● **Exercise directions**:
Every line from the line containing "Segment esophagus." to the end of the data must appear in the answer exactly as it appears there, and nothing else.
***
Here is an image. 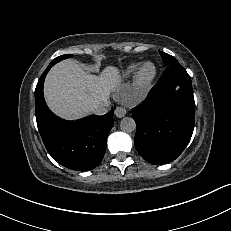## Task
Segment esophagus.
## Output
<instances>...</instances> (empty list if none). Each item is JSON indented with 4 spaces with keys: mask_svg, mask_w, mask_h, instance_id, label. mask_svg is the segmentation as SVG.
Segmentation results:
<instances>
[{
    "mask_svg": "<svg viewBox=\"0 0 231 231\" xmlns=\"http://www.w3.org/2000/svg\"><path fill=\"white\" fill-rule=\"evenodd\" d=\"M116 117L122 118L127 114V109L125 107H117L114 111Z\"/></svg>",
    "mask_w": 231,
    "mask_h": 231,
    "instance_id": "34e87169",
    "label": "esophagus"
}]
</instances>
***
● **Written response**:
Segment esophagus.
## Output
<instances>...</instances> (empty list if none). Each item is JSON indented with 4 spaces with keys: mask_svg, mask_w, mask_h, instance_id, label. mask_svg is the segmentation as SVG.
Segmentation results:
<instances>
[{
    "mask_svg": "<svg viewBox=\"0 0 231 231\" xmlns=\"http://www.w3.org/2000/svg\"><path fill=\"white\" fill-rule=\"evenodd\" d=\"M116 117L122 118L127 114V109L125 107H117L114 111Z\"/></svg>",
    "mask_w": 231,
    "mask_h": 231,
    "instance_id": "34e87169",
    "label": "esophagus"
}]
</instances>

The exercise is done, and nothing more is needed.